92 Points James Halliday
An exotically ripe mix of blackberry, licorice, raspberry and mulberry, plus vanilla smoothie oak. Drink to 2017.
Source: James Halliday. August, 2004
"Bang! It’s beautiful. Regional. Like a perfectly aimed velvet fist. Inky, impressive, like ironstone rocking through mulberry, like gumleaf coated in slippery, cedary, freshly podded vanilla. It’s a great, warm, silken, abundant Aberfeldy.z'
Rated : 95 Points
Drink : 2006-2016
Campbell Mattinson, The Wine Front, January 2005
The Aberfeldy vineyard is a unique site friable red loam over limestone nestled at the bottom of the eastern most hills of the Clare Valley, just 5 km south east of the township of Clare.
When the Birks family of Wendouree fame settled the area they planted this site with Shiraz in 1904. Many of these vines remain and those which have perished have been replaced with rootlings of the same clones. The cropping level in the vineyard is never more than 1.5 tonnes per acre, producing grapes with intense colour, flavour and tannins. This fruit is the backbone of The Aberfeldy Shiraz. The wine has intense magenta colour with aromatics of blackberry, plum and coffee chocolate complemented by the oak derived characters of clove, cinnamon and vanilla. The palate is full bodied with dark berry conserve flavours and balanced oak, tannin and acidity. Any aggressive tannins have been removed with egg white fining prior to bottling. The wine has persistent sweet fruit and oak aftertaste, with power and great finesse, and will reward patient cellaring. .
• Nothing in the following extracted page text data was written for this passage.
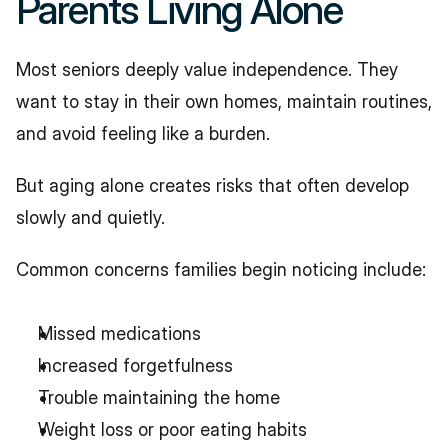
Parents Living Alone
Most seniors deeply value independence. They 
want to stay in their own homes, maintain routines, 
and avoid feeling like a burden.
But aging alone creates risks that often develop 
slowly and quietly.
Common concerns families begin noticing include:
Missed medications
Increased forgetfulness
Trouble maintaining the home
Weight loss or poor eating habits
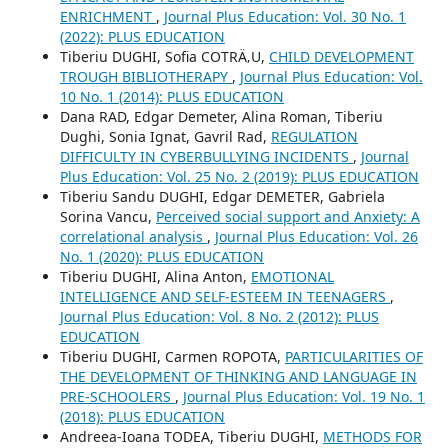
ENRICHMENT
,
Journal Plus Education: Vol. 30 No. 1
(2022): PLUS EDUCATION
Tiberiu DUGHI, Sofia COTRÄ‚U,
CHILD DEVELOPMENT
TROUGH BIBLIOTHERAPY
,
Journal Plus Education: Vol.
10 No. 1 (2014): PLUS EDUCATION
Dana RAD, Edgar Demeter, Alina Roman, Tiberiu
Dughi, Sonia Ignat, Gavril Rad,
REGULATION
DIFFICULTY IN CYBERBULLYING INCIDENTS
,
Journal
Plus Education: Vol. 25 No. 2 (2019): PLUS EDUCATION
Tiberiu Sandu DUGHI, Edgar DEMETER, Gabriela
Sorina Vancu,
Perceived social support and Anxiety: A
correlational analysis
,
Journal Plus Education: Vol. 26
No. 1 (2020): PLUS EDUCATION
Tiberiu DUGHI, Alina Anton,
EMOTIONAL
INTELLIGENCE AND SELF-ESTEEM IN TEENAGERS
,
Journal Plus Education: Vol. 8 No. 2 (2012): PLUS
EDUCATION
Tiberiu DUGHI, Carmen ROPOTA,
PARTICULARITIES OF
THE DEVELOPMENT OF THINKING AND LANGUAGE IN
PRE-SCHOOLERS
,
Journal Plus Education: Vol. 19 No. 1
(2018): PLUS EDUCATION
Andreea-Ioana TODEA, Tiberiu DUGHI,
METHODS FOR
All components of this blend were fermented to dryness on skins and subsequently left on skins for a further three weeks before being pressed in our basket press. All pressings have been returned to the wine. It then spent 12 months in one year old American oak and 11 months in new American oak in our cool room before blending, fining and bottling in May 2004. The wine has not been filtered prior to bottling.
This wine is made from 100 per cent shiraz grown on the Aberfeldy Vineyard, which is owned by Jim McDowell and Anne Brown.